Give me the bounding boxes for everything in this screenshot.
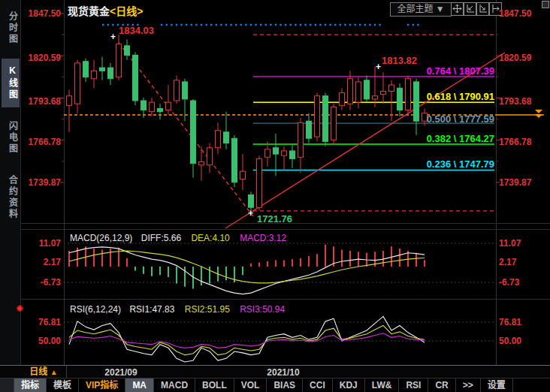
macd-axis-label: 2.17 xyxy=(499,257,516,267)
theme-dropdown[interactable]: 全部主题 ▼ xyxy=(390,2,452,17)
price-axis-label: 1766.78 xyxy=(21,137,61,147)
macd-axis-label: 11.07 xyxy=(499,238,521,249)
price-axis-label: 1766.78 xyxy=(499,137,531,147)
fib-label-0500: 0.500 \ 1777.59 xyxy=(427,114,494,125)
rsi-header: RSI(6,12,24) RSI1:47.83 RSI2:51.95 RSI3:… xyxy=(70,304,285,315)
chart-title: 现货黄金<日线> xyxy=(68,3,143,18)
macd-axis-label: -6.73 xyxy=(499,277,519,288)
move-tool-icon[interactable] xyxy=(451,2,464,16)
chart-canvas[interactable] xyxy=(0,0,550,392)
price-axis-label: 1793.68 xyxy=(21,96,61,107)
trading-app-window: 分时图 K线图 闪电图 合约资料 现货黄金<日线> 全部主题 ▼ 1847.50… xyxy=(0,0,550,392)
price-axis-label: 1847.50 xyxy=(499,8,531,19)
swing-low-label: 1721.76 xyxy=(257,213,292,225)
macd-header: MACD(26,12,9) DIFF:5.66 DEA:4.10 MACD:3.… xyxy=(70,233,286,243)
price-axis-label: 1847.50 xyxy=(21,8,61,19)
price-axis-label: 1739.87 xyxy=(499,177,531,188)
swing-high-label: 1813.82 xyxy=(382,55,417,66)
axis-scale-left-icon[interactable] xyxy=(464,2,476,16)
crosshair-mark: + xyxy=(376,63,381,71)
macd-dea-value: DEA:4.10 xyxy=(191,233,229,243)
fib-label-0236: 0.236 \ 1747.79 xyxy=(427,159,494,170)
macd-axis-label: -6.73 xyxy=(21,277,61,288)
rsi-axis-label: 50.00 xyxy=(499,336,521,346)
fib-label-0618: 0.618 \ 1790.91 xyxy=(427,92,494,102)
macd-axis-label: 2.17 xyxy=(21,257,61,267)
crosshair-mark: + xyxy=(248,210,253,217)
swing-high-label: 1834.03 xyxy=(119,25,154,36)
axis-scale-right-icon[interactable] xyxy=(476,2,489,16)
theme-dropdown-label: 全部主题 xyxy=(397,4,433,14)
price-axis-label: 1820.59 xyxy=(21,53,61,63)
macd-name: MACD(26,12,9) xyxy=(70,233,132,243)
chevron-down-icon: ▼ xyxy=(436,4,445,14)
crosshair-mark: + xyxy=(110,33,116,41)
rsi-axis-label: 76.81 xyxy=(499,317,521,327)
rsi3-value: RSI3:50.94 xyxy=(240,304,285,315)
symbol-name: 现货黄金 xyxy=(68,5,110,17)
fib-label-0764: 0.764 \ 1807.39 xyxy=(427,66,494,77)
period-label: <日线> xyxy=(110,5,143,17)
rsi2-value: RSI2:51.95 xyxy=(185,304,230,315)
macd-axis-label: 11.07 xyxy=(21,238,61,249)
price-axis-label: 1793.68 xyxy=(499,96,531,107)
rsi-name: RSI(6,12,24) xyxy=(70,304,121,315)
price-axis-label: 1739.87 xyxy=(21,177,61,188)
macd-diff-value: DIFF:5.66 xyxy=(141,233,181,243)
price-axis-label: 1820.59 xyxy=(499,53,531,63)
rsi1-value: RSI1:47.83 xyxy=(129,304,174,315)
rsi-axis-label: 50.00 xyxy=(21,336,61,346)
fib-label-0382: 0.382 \ 1764.27 xyxy=(427,134,494,144)
macd-macd-value: MACD:3.12 xyxy=(240,233,286,243)
rsi-axis-label: 76.81 xyxy=(21,317,61,327)
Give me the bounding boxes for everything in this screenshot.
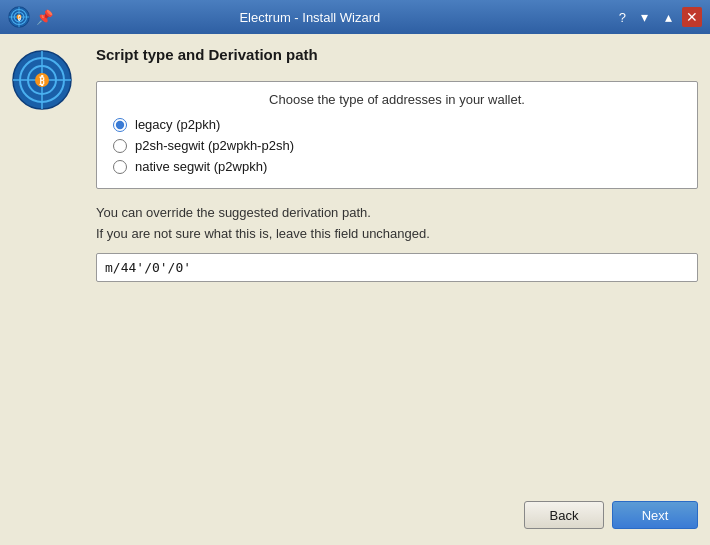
derivation-path-input[interactable] (96, 253, 698, 282)
radio-native[interactable] (113, 160, 127, 174)
radio-p2sh[interactable] (113, 139, 127, 153)
radio-option-p2sh[interactable]: p2sh-segwit (p2wpkh-p2sh) (113, 138, 681, 153)
content-area: ₿ Script type and Derivation path Choose… (12, 46, 698, 493)
electrum-logo: ₿ (12, 50, 72, 110)
help-button[interactable]: ? (619, 10, 626, 25)
window-title: Electrum - Install Wizard (61, 10, 559, 25)
window-controls: ? ▾ ▴ ✕ (619, 7, 702, 27)
svg-text:₿: ₿ (39, 75, 45, 87)
section-title: Script type and Derivation path (96, 46, 698, 63)
radio-native-label: native segwit (p2wpkh) (135, 159, 267, 174)
radio-legacy-label: legacy (p2pkh) (135, 117, 220, 132)
derivation-hint: You can override the suggested derivatio… (96, 203, 698, 245)
pin-icon: 📌 (36, 9, 53, 25)
next-button[interactable]: Next (612, 501, 698, 529)
right-panel: Script type and Derivation path Choose t… (96, 46, 698, 493)
title-bar: ₿ 📌 Electrum - Install Wizard ? ▾ ▴ ✕ (0, 0, 710, 34)
radio-subtitle: Choose the type of addresses in your wal… (113, 92, 681, 107)
derivation-hint-line2: If you are not sure what this is, leave … (96, 226, 430, 241)
minimize-button[interactable]: ▾ (634, 7, 654, 27)
close-button[interactable]: ✕ (682, 7, 702, 27)
radio-legacy[interactable] (113, 118, 127, 132)
radio-option-native[interactable]: native segwit (p2wpkh) (113, 159, 681, 174)
radio-option-legacy[interactable]: legacy (p2pkh) (113, 117, 681, 132)
radio-p2sh-label: p2sh-segwit (p2wpkh-p2sh) (135, 138, 294, 153)
address-type-box: Choose the type of addresses in your wal… (96, 81, 698, 189)
maximize-button[interactable]: ▴ (658, 7, 678, 27)
logo-area: ₿ (12, 46, 84, 493)
derivation-hint-line1: You can override the suggested derivatio… (96, 205, 371, 220)
wizard-window: ₿ Script type and Derivation path Choose… (0, 34, 710, 545)
back-button[interactable]: Back (524, 501, 604, 529)
bottom-bar: Back Next (12, 493, 698, 533)
app-icon: ₿ (8, 6, 30, 28)
derivation-area: You can override the suggested derivatio… (96, 199, 698, 286)
svg-text:₿: ₿ (17, 15, 21, 21)
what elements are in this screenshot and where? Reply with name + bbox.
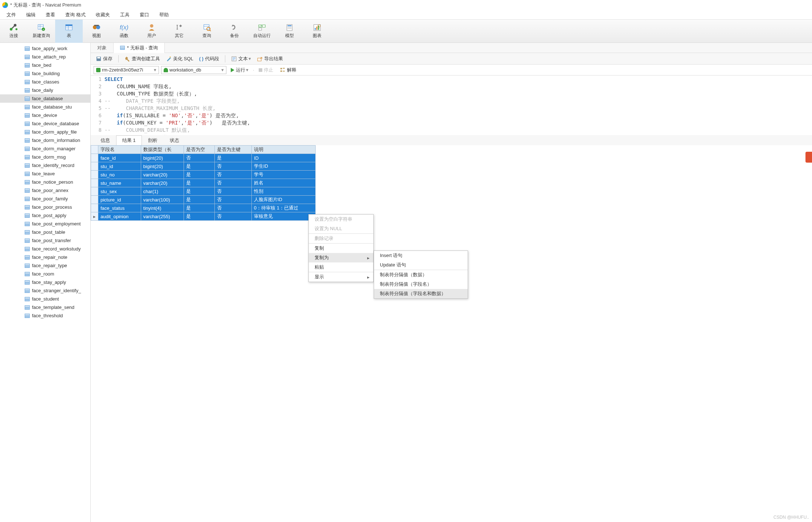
menu-item[interactable]: 工具 bbox=[115, 11, 135, 19]
sidebar-item[interactable]: face_attach_rep bbox=[0, 53, 90, 61]
sidebar-item[interactable]: face_repair_note bbox=[0, 253, 90, 261]
table-row[interactable]: stu_sexchar(1)是否性别 bbox=[91, 187, 316, 196]
builder-button[interactable]: 查询创建工具 bbox=[122, 55, 162, 63]
menu-set-blank[interactable]: 设置为空白字符串 bbox=[309, 215, 373, 224]
sidebar-item[interactable]: face_device_database bbox=[0, 119, 90, 128]
sidebar-item[interactable]: face_poor_annex bbox=[0, 186, 90, 195]
sidebar-item[interactable]: face_student bbox=[0, 295, 90, 303]
toolbar-query[interactable]: 查询 bbox=[193, 20, 221, 43]
column-header[interactable]: 数据类型（长 bbox=[141, 146, 184, 154]
sidebar-item[interactable]: face_dorm_apply_file bbox=[0, 128, 90, 136]
sidebar-item[interactable]: face_repair_type bbox=[0, 261, 90, 270]
stop-button[interactable]: 停止 bbox=[257, 66, 275, 74]
tab-query[interactable]: * 无标题 - 查询 bbox=[114, 43, 165, 53]
toolbar-other[interactable]: 其它 bbox=[165, 20, 193, 43]
column-header[interactable]: 是否为主键 bbox=[215, 146, 252, 154]
column-header[interactable]: 字段名 bbox=[98, 146, 141, 154]
sidebar-item[interactable]: face_stay_apply bbox=[0, 278, 90, 286]
menu-set-null[interactable]: 设置为 NULL bbox=[309, 224, 373, 234]
sidebar-item[interactable]: face_notice_person bbox=[0, 178, 90, 186]
toolbar-connect[interactable]: 连接 bbox=[0, 20, 28, 43]
menu-item[interactable]: 帮助 bbox=[154, 11, 174, 19]
sidebar-item[interactable]: face_leave bbox=[0, 170, 90, 178]
export-button[interactable]: 导出结果 bbox=[255, 55, 285, 63]
table-row[interactable]: picture_idvarchar(100)是否人脸库图片ID bbox=[91, 196, 316, 204]
sidebar-item[interactable]: face_dorm_msg bbox=[0, 153, 90, 161]
table-row[interactable]: stu_namevarchar(20)是否姓名 bbox=[91, 179, 316, 187]
toolbar-user[interactable]: 用户 bbox=[138, 20, 165, 43]
explain-button[interactable]: 解释 bbox=[278, 66, 299, 74]
sidebar-item[interactable]: face_bed bbox=[0, 61, 90, 69]
sidebar-item[interactable]: face_dorm_manager bbox=[0, 144, 90, 153]
sidebar-item[interactable]: face_dorm_information bbox=[0, 136, 90, 144]
sidebar-item[interactable]: face_post_apply bbox=[0, 211, 90, 220]
save-button[interactable]: 保存 bbox=[94, 55, 115, 63]
snippet-button[interactable]: ( ) 代码段 bbox=[197, 55, 221, 63]
toolbar-view[interactable]: 视图 bbox=[83, 20, 110, 43]
context-menu[interactable]: 设置为空白字符串 设置为 NULL 删除记录 复制 复制为 ▸ 粘贴 显示 ▸ bbox=[308, 214, 374, 282]
submenu-update[interactable]: Update 语句 bbox=[374, 260, 468, 270]
toolbar-model[interactable]: 模型 bbox=[276, 20, 303, 43]
sidebar-item[interactable]: face_daily bbox=[0, 86, 90, 94]
table-row[interactable]: ▸audit_opinionvarchar(255)是否审核意见 bbox=[91, 212, 316, 221]
menu-item[interactable]: 文件 bbox=[1, 11, 21, 19]
sidebar-item[interactable]: face_post_table bbox=[0, 228, 90, 236]
submenu-tab-both[interactable]: 制表符分隔值（字段名和数据） bbox=[374, 289, 468, 298]
submenu-tab-field[interactable]: 制表符分隔值（字段名） bbox=[374, 280, 468, 289]
toolbar-func[interactable]: f(x)函数 bbox=[110, 20, 138, 43]
result-tab-info[interactable]: 信息 bbox=[94, 135, 116, 145]
run-button[interactable]: 运行 ▾ bbox=[229, 66, 251, 74]
sidebar-item[interactable]: face_poor_family bbox=[0, 195, 90, 203]
sidebar-item[interactable]: face_database bbox=[0, 94, 90, 103]
sidebar-item[interactable]: face_classes bbox=[0, 78, 90, 86]
sidebar-item[interactable]: face_room bbox=[0, 270, 90, 278]
result-tab-profile[interactable]: 剖析 bbox=[142, 135, 164, 145]
menu-copy[interactable]: 复制 bbox=[309, 244, 373, 253]
toolbar-table[interactable]: 表 bbox=[55, 20, 83, 43]
sidebar-item[interactable]: face_template_send bbox=[0, 303, 90, 311]
sidebar-item[interactable]: face_poor_process bbox=[0, 203, 90, 211]
sidebar-item[interactable]: face_post_employment bbox=[0, 220, 90, 228]
toolbar-backup[interactable]: 备份 bbox=[221, 20, 248, 43]
toolbar-chart[interactable]: 图表 bbox=[303, 20, 331, 43]
database-select[interactable]: workstation_db ▾ bbox=[161, 66, 226, 74]
menu-item[interactable]: 收藏夹 bbox=[91, 11, 115, 19]
result-tab-result[interactable]: 结果 1 bbox=[116, 135, 142, 145]
sidebar-item[interactable]: face_post_transfer bbox=[0, 236, 90, 245]
table-row[interactable]: stu_idbigint(20)是否学生ID bbox=[91, 162, 316, 171]
sidebar-item[interactable]: face_device bbox=[0, 111, 90, 119]
result-grid[interactable]: 字段名数据类型（长是否为空是否为主键说明face_idbigint(20)否是I… bbox=[91, 145, 812, 522]
menu-delete[interactable]: 删除记录 bbox=[309, 234, 373, 244]
menu-item[interactable]: 查看 bbox=[41, 11, 60, 19]
sidebar-item[interactable]: face_record_workstudy bbox=[0, 245, 90, 253]
sql-editor[interactable]: 123456789 SELECT COLUMN_NAME 字段名, COLUMN… bbox=[91, 76, 812, 135]
menu-show[interactable]: 显示 ▸ bbox=[309, 272, 373, 282]
sidebar-item[interactable]: face_apply_work bbox=[0, 44, 90, 53]
table-row[interactable]: face_idbigint(20)否是ID bbox=[91, 154, 316, 162]
menu-item[interactable]: 查询 格式 bbox=[60, 11, 91, 19]
sidebar-item[interactable]: face_identify_record bbox=[0, 161, 90, 170]
table-row[interactable]: stu_novarchar(20)是否学号 bbox=[91, 171, 316, 179]
toolbar-newquery[interactable]: +新建查询 bbox=[28, 20, 55, 43]
menu-copy-as[interactable]: 复制为 ▸ bbox=[309, 253, 373, 262]
submenu-insert[interactable]: Insert 语句 bbox=[374, 251, 468, 260]
sidebar-item[interactable]: face_database_stu bbox=[0, 103, 90, 111]
sidebar-item[interactable]: face_stranger_identify_ bbox=[0, 286, 90, 295]
result-tab-status[interactable]: 状态 bbox=[164, 135, 185, 145]
table-row[interactable]: face_statustinyint(4)是否0：待审核 1：已通过 bbox=[91, 204, 316, 212]
menu-item[interactable]: 编辑 bbox=[21, 11, 41, 19]
column-header[interactable]: 是否为空 bbox=[184, 146, 215, 154]
toolbar-auto[interactable]: 自动运行 bbox=[248, 20, 276, 43]
tab-objects[interactable]: 对象 bbox=[91, 43, 114, 53]
beautify-button[interactable]: 美化 SQL bbox=[164, 55, 196, 63]
menu-item[interactable]: 窗口 bbox=[135, 11, 154, 19]
text-button[interactable]: 文本 ▾ bbox=[229, 55, 253, 63]
context-submenu[interactable]: Insert 语句 Update 语句 制表符分隔值（数据） 制表符分隔值（字段… bbox=[374, 250, 468, 299]
sidebar-item[interactable]: face_threshold bbox=[0, 311, 90, 320]
menu-paste[interactable]: 粘贴 bbox=[309, 262, 373, 272]
sidebar-item[interactable]: face_building bbox=[0, 69, 90, 78]
sidebar[interactable]: face_apply_workface_attach_repface_bedfa… bbox=[0, 43, 91, 522]
column-header[interactable]: 说明 bbox=[251, 146, 315, 154]
submenu-tab-data[interactable]: 制表符分隔值（数据） bbox=[374, 270, 468, 280]
connection-select[interactable]: rm-2zetn83n05wz7i ▾ bbox=[94, 66, 159, 74]
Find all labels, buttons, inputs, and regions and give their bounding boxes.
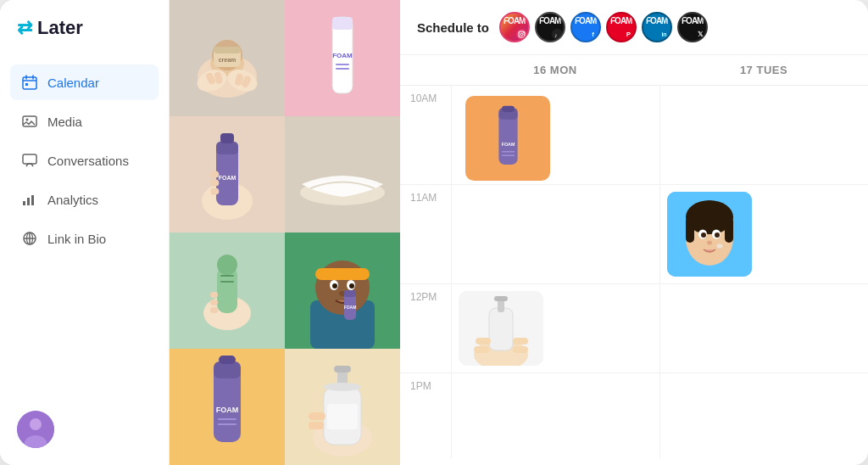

********************

PROBLEM DESCRIPTION
Your answer should be the lines of the records that hold the string "right".

RESULT
axis-scale-right-icon[interactable] xyxy=(476,2,489,16)
right-panel: Script type and Derivation path Choose t… (96, 46, 698, 493)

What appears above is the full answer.